(Page-level text extractions)
__________________________________________________

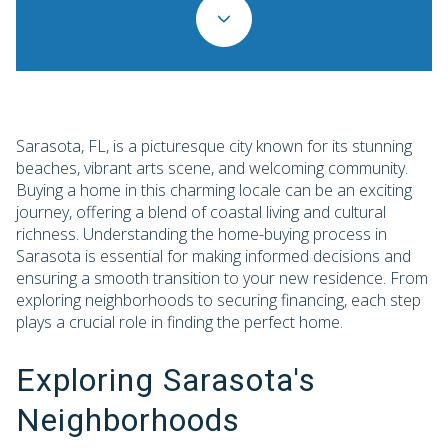
Sarasota, FL, is a picturesque city known for its stunning
beaches, vibrant arts scene, and welcoming community.
Buying a home in this charming locale can be an exciting
journey, offering a blend of coastal living and cultural
richness. Understanding the home-buying process in
Sarasota is essential for making informed decisions and
ensuring a smooth transition to your new residence. From
exploring neighborhoods to securing financing, each step
plays a crucial role in finding the perfect home.
Exploring Sarasota's
Neighborhoods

__________________________________________________

Reproduce verbatim only the lines from the one holding "richness. Understanding the" through the end of the records.

richness. Understanding the home-buying process in
Sarasota is essential for making informed decisions and
ensuring a smooth transition to your new residence. From
exploring neighborhoods to securing financing, each step
plays a crucial role in finding the perfect home.
Exploring Sarasota's
Neighborhoods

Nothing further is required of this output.